A matrix, on the other hand, is a grid of numbers with a certain number of rows and a certain number of columns. The set of all matrices of a given size also defines a vector space, whose dimension is the number of rows times the number of columns. But we’ll still say that a matrix is a two-dimensional tensor. (One dimension is rows. The other is columns.) So, as promised, we have two different meanings of the word “dimension” – one for the dimension of the space defined a vector or a matrix, one for the way in which the values are arranged when they’re written down.
Similarly, the rectangular box of values defined by the three rectangular layers of our RGB image defines a three-dimensional tensor, since we think of the values as being arranged into a three-dimensional shape. The space of all possible images defines a vector space whose dimension is much larger (three times the number of pixels to be precise), but it’s still a three-dimensional tensor.

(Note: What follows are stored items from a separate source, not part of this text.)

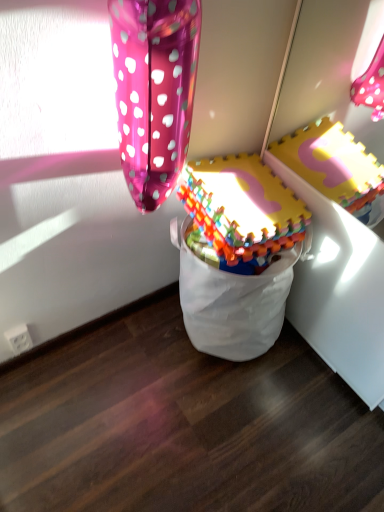 Question: Should I look upward or downward to see multicolored plastic blocks at center?

Choices:
 (A) up
 (B) down

Answer: (A)

Question: Are glossy metallic balloon at upper left and multicolored plastic blocks at center beside each other?

Choices:
 (A) yes
 (B) no

Answer: (B)

Question: Does glossy metallic balloon at upper left have a lesser height compared to multicolored plastic blocks at center?

Choices:
 (A) yes
 (B) no

Answer: (B)

Question: From the image's perspective, is glossy metallic balloon at upper left over multicolored plastic blocks at center?

Choices:
 (A) no
 (B) yes

Answer: (B)

Question: Are glossy metallic balloon at upper left and multicolored plastic blocks at center located far from each other?

Choices:
 (A) yes
 (B) no

Answer: (B)

Question: Does glossy metallic balloon at upper left appear on the right side of multicolored plastic blocks at center?

Choices:
 (A) yes
 (B) no

Answer: (B)

Question: Is glossy metallic balloon at upper left aimed at multicolored plastic blocks at center?

Choices:
 (A) yes
 (B) no

Answer: (B)

Question: Considering the relative positions of multicolored plastic blocks at center and glossy metallic balloon at upper left in the image provided, is multicolored plastic blocks at center in front of glossy metallic balloon at upper left?

Choices:
 (A) no
 (B) yes

Answer: (A)

Question: Is multicolored plastic blocks at center surrounding glossy metallic balloon at upper left?

Choices:
 (A) no
 (B) yes

Answer: (A)

Question: From a real-world perspective, is multicolored plastic blocks at center under glossy metallic balloon at upper left?

Choices:
 (A) no
 (B) yes

Answer: (B)

Question: Can you confirm if multicolored plastic blocks at center is wider than glossy metallic balloon at upper left?

Choices:
 (A) yes
 (B) no

Answer: (A)

Question: Is multicolored plastic blocks at center smaller than glossy metallic balloon at upper left?

Choices:
 (A) yes
 (B) no

Answer: (B)

Question: Is multicolored plastic blocks at center at the right side of glossy metallic balloon at upper left?

Choices:
 (A) no
 (B) yes

Answer: (B)

Question: Is multicolored plastic blocks at center in front of or behind glossy metallic balloon at upper left in the image?

Choices:
 (A) behind
 (B) front

Answer: (A) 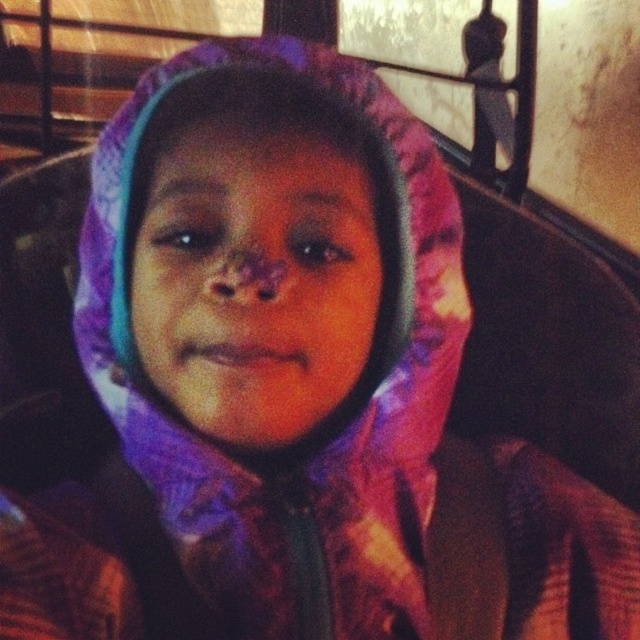 Is purple tie-dye hoodie at center shorter than multicolored fabric hood at center?

Indeed, purple tie-dye hoodie at center has a lesser height compared to multicolored fabric hood at center.

Is point (180, 236) positioned in front of point (385, 116)?

Yes, it is in front of point (385, 116).

This screenshot has height=640, width=640. What are the coordinates of `purple tie-dye hoodie at center` in the screenshot? It's located at (253, 280). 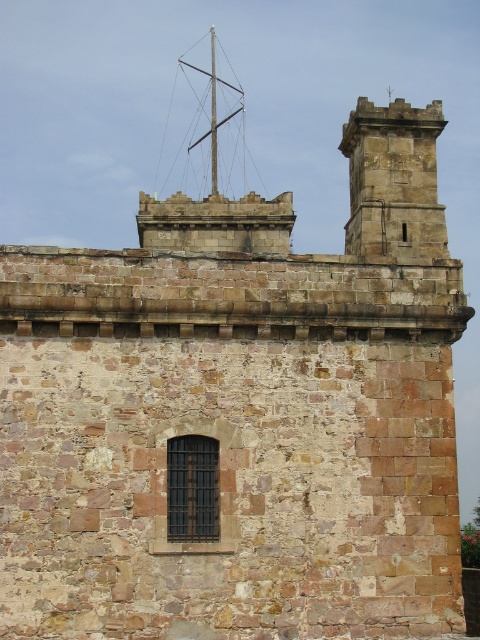 From the picture: You are standing in front of the historic stone building and notice two structures. The stone tower at upper right and the metallic silver mast at upper center. Which one is positioned higher up on the wall?

The metallic silver mast at upper center is positioned higher up on the wall than the stone tower at upper right because the stone tower at upper right is located below it.

You are an architect examining the historic stone building and notice the stone tower at upper right and the metallic silver mast at upper center. Which object is located to the right of the other?

The stone tower at upper right is positioned on the right side of the metallic silver mast at upper center, so the stone tower at upper right is located to the right of the metallic silver mast at upper center. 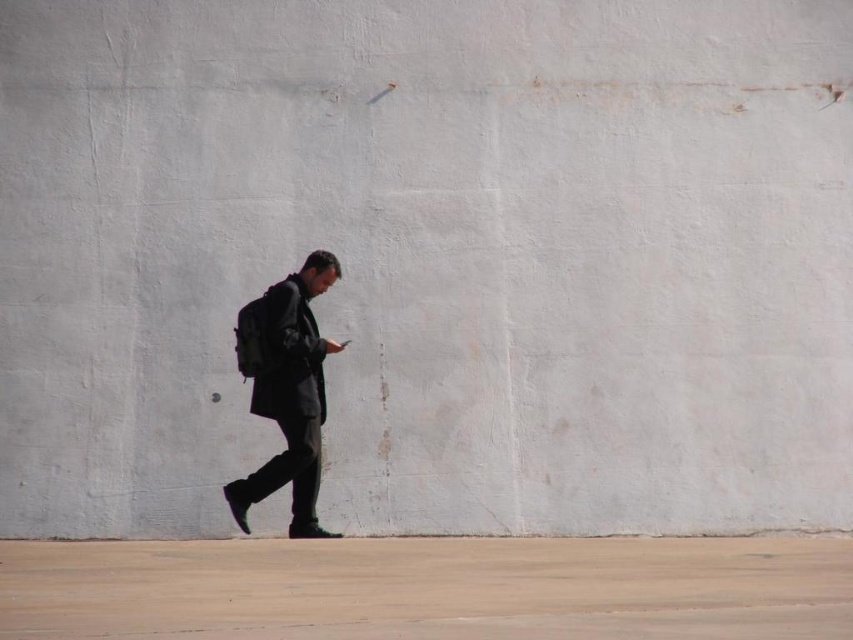 You are standing in front of the wall and want to place a small object on the brown concrete pavement at lower center. Is the dark gray matte jacket at center blocking your path to the pavement?

The brown concrete pavement at lower center is closer to the viewer than the dark gray matte jacket at center, so the jacket is not blocking the path to the pavement.

You are a pedestrian standing on the brown concrete pavement at lower center and looking up at the dark gray matte jacket at center. Which object is closer to the ground?

The brown concrete pavement at lower center is positioned under the dark gray matte jacket at center, so the pavement is closer to the ground than the jacket. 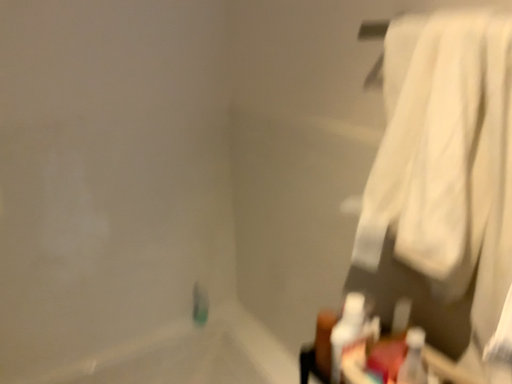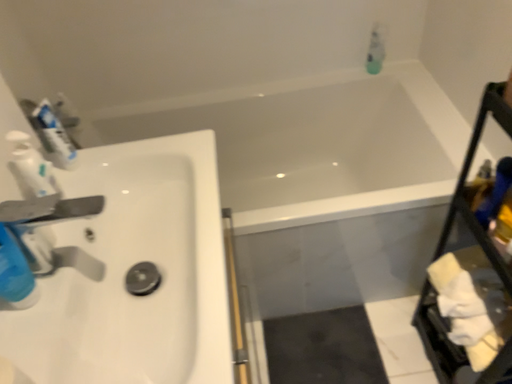 Question: How did the camera likely rotate when shooting the video?

Choices:
 (A) rotated right
 (B) rotated left

Answer: (B) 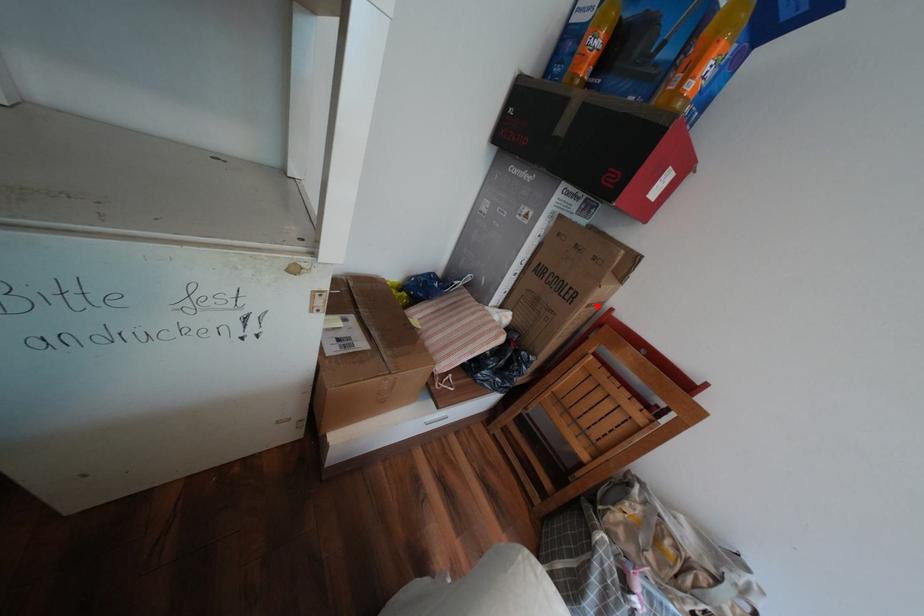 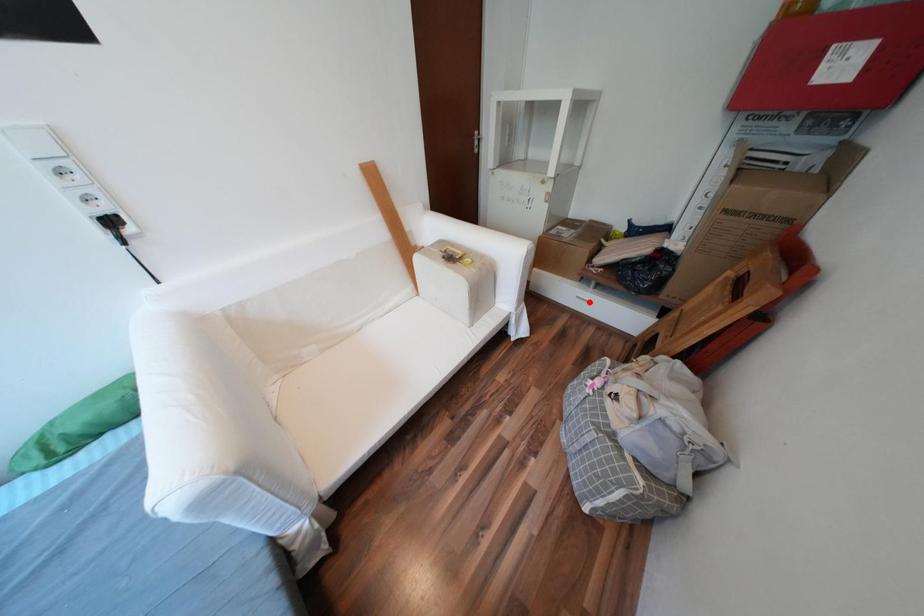 I am providing you with two images of the same scene from different viewpoints. A red point is marked on the first image and another point is marked on the second image. Are the points marked in image1 and image2 representing the same 3D position?

No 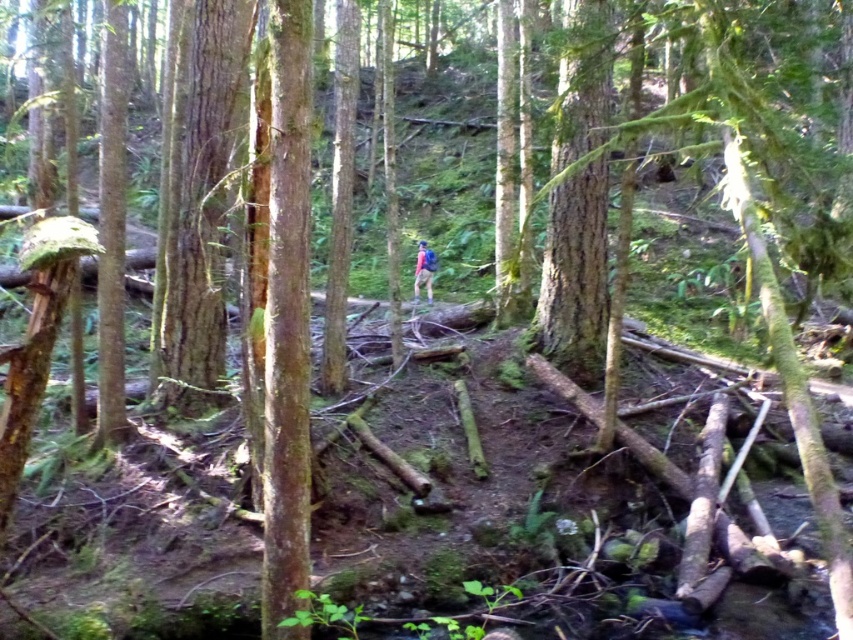 Question: Is smooth brown tree trunk at center bigger than matte pink backpack at center?

Choices:
 (A) yes
 (B) no

Answer: (A)

Question: Which point is closer to the camera?

Choices:
 (A) (281, 243)
 (B) (415, 292)

Answer: (A)

Question: Can you confirm if smooth brown tree trunk at center is positioned to the left of matte pink backpack at center?

Choices:
 (A) yes
 (B) no

Answer: (A)

Question: Can you confirm if smooth brown tree trunk at center is smaller than matte pink backpack at center?

Choices:
 (A) yes
 (B) no

Answer: (B)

To be even more precise about this, each of the features that make up a vector can be specified by a single index i. Each “feature” in a matrix is specified by two indices, i and j. Each feature in the rectangular box for the RGB image is specified by three coordinates i, j, k. These are one-, two- and three-dimensional tensors, respectively. But there’s no reason to stop there. For example, if we want to keep track of the connections/weights between two layers we’ll need to index them by the both indices for the layer where they start and the indices for the layer where they end. For example, the weight from neuron i, j, k of one layer to neuron x, y, z of the next layer is defined by the indices i, j, k, x, y, z. This is a six-dimensional tensor.
TensorFlow is designed to handle tensors of any dimension, and the operators that can be used to combine them. This, combined with the abstract and general nature of its approach to defining computation graphs makes it an extremely powerful and flexible platform for building machine learning models.